Lissack’s presence is also a strong selling point, in spite of the backlash Bloc Party have faced from some quarters for their post-Silent Alarm output. The fact remains that of all the British indie renaissance bands that emerged in 2004, Bloc Party were always able to boast the most imaginative guitar playing (sorry Whitey). This, more than anything else, defined their early sound, and helps now to mould Pin Me Down.
Opening track ‘Cryptic’ begins with a stuttered sustain, cutting in and out, quicker and quicker until the riff snaps into place. It’s tightly processed, with an ascending root that builds in intensity. A looped bass dominates the verse, eventually accompanied by house synths that lead into a catchy chorus. It all fits together like a textbook indie dancefloor filler – and that’s the problem. Stuck in an awkward position between creative credibility and unashamed pop promiscuity, it’s essentially a poor man’s ‘Hunting For Witches’.
Most of the album is a little gentler, but it tends to suffer from the same problem. ‘Pretty In Pink’, with its eerie tremolo, drenched in delay, creates a haunting atmosphere, setting the scene for powerful introspection. So when the chorus kicks in with its jerky power chords, it feels more than awkward. Not only is such an over the top progression completely inappropriate, but it lacks any imagination and is clumsily executed. The same can be said tenfold of ‘Treasure Hunter’, which has a coda that builds intelligently, until out of nowhere comes a section that writers of mainstream musicals would commonly mislabel as 'anthemic'.

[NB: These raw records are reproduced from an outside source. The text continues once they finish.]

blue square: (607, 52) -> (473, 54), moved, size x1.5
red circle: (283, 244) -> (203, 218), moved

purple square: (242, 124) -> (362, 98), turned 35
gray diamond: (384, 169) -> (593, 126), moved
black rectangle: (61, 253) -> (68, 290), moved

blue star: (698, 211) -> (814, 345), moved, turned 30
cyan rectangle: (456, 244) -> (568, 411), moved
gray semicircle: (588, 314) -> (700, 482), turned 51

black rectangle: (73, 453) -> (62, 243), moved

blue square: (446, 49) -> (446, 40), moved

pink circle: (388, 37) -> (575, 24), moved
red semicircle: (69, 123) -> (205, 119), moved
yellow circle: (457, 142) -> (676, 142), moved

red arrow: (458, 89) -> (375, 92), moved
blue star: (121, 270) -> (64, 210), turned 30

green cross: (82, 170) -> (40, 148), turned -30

The 'rock' section of ‘Boy Who Cried Wolf’ is similarly misleading, as it tries to sound like Biffy Clyro but, through uninspired production, sounds more like Wheatus. Later, ‘Time Crisis’ goes from the extremes of its stolen-from-The Bravery intro to its sub-Kelly Clarkson pseudo-defiant chorus. In fact, the only time Pin Me Down goes beyond adequate is on ‘Meet The Selkirks’ (ironically the album’s worst title). Here, the guitars are layered to create a pulsating, insistent rhythm. There is a warmth that is absent elsewhere, but which here prevents Lissack’s riffs from sounding sterile.

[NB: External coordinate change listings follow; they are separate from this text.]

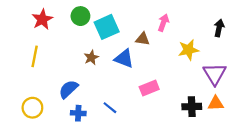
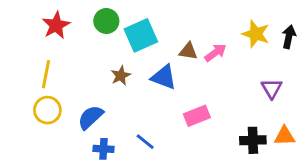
pink arrow: (163, 23) -> (216, 53), moved, turned 35
yellow star: (188, 50) -> (256, 34), moved, turned 30
purple triangle: (215, 74) -> (272, 89), moved, size x0.7
yellow circle: (32, 108) -> (47, 110), moved

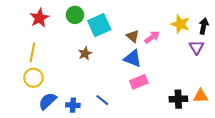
brown triangle: (188, 51) -> (133, 36), turned 32
blue triangle: (164, 77) -> (133, 58), moved
purple triangle: (272, 89) -> (197, 47), moved
blue semicircle: (91, 117) -> (48, 101), moved

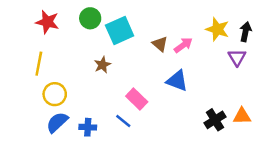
red star: (39, 18) -> (47, 22), turned -30
blue triangle: (133, 58) -> (177, 81), moved
yellow circle: (33, 78) -> (55, 94), moved
pink rectangle: (139, 82) -> (137, 99), moved, turned 66
black cross: (178, 99) -> (215, 120), turned -30

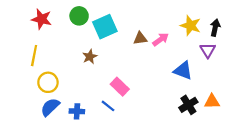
brown triangle: (160, 44) -> (140, 38), turned -48
blue triangle: (177, 81) -> (183, 71), moved

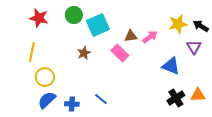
yellow star: (191, 26) -> (178, 24), turned -30
black arrow: (215, 28) -> (201, 26), turned -70
pink rectangle: (120, 87) -> (120, 53), moved

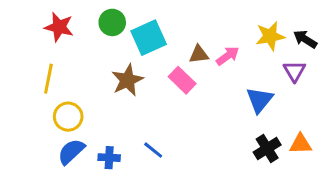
brown star: (84, 53) -> (127, 80), size x1.5
blue triangle: (171, 66) -> (260, 100), turned 48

The production is just one thing that lets this album down though. The songs aren’t as boisterous as they should be – the indie-electro beats don’t make you want to dance; they are a distraction from things like who to vote for in the general election or what to have for tea. But really, fundamentally, the songs just aren’t great. There is nothing quirky, nothing challenging, nothing innovative and nothing particularly compelling about Pin Me Down. Milena Mepris’ nasal vocals start to wear after a few tracks, as Russell Lissack plays guitar the same way he has done for the last decade. If anything his style sounds out of place on what is meant to be a new project. This raises one question: why listen to a second-rate Bloc Party when you’ve got Silent Alarm somewhere in your collection?